(Input begins)

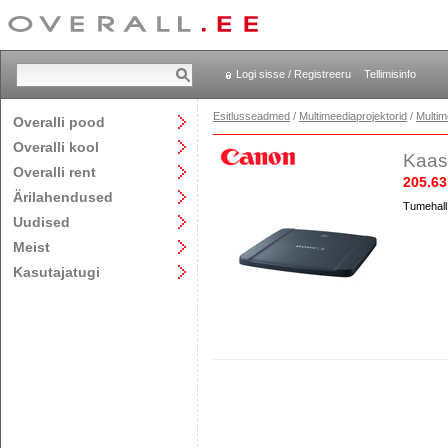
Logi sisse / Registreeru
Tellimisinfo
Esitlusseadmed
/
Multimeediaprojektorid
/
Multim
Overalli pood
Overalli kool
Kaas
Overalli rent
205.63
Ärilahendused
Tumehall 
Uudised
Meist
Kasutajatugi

(Input ends)
(Input begins)

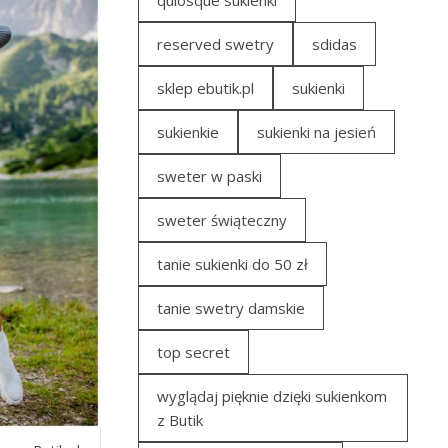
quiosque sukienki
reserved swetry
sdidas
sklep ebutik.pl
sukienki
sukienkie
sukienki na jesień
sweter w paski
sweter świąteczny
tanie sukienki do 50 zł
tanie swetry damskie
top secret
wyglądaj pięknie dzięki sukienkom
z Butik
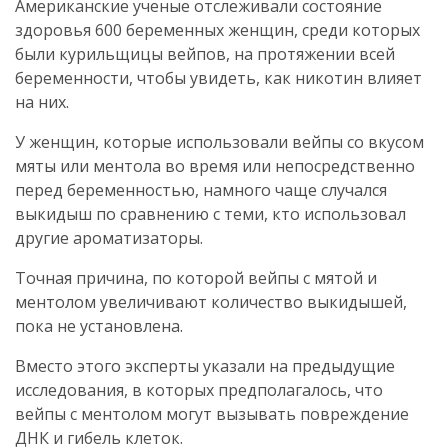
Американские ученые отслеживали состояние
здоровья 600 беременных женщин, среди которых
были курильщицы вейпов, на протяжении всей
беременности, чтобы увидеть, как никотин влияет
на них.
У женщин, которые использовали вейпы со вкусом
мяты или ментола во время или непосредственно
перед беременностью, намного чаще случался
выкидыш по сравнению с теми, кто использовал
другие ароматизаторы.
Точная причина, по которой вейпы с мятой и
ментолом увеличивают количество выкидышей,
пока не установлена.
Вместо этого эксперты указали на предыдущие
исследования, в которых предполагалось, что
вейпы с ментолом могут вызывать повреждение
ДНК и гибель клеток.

(Input ends)

**Exercise aim**
Look through the data above. Copy every line with the string "женщин" in it.

**Reply**
здоровья 600 беременных женщин, среди которых
У женщин, которые использовали вейпы со вкусом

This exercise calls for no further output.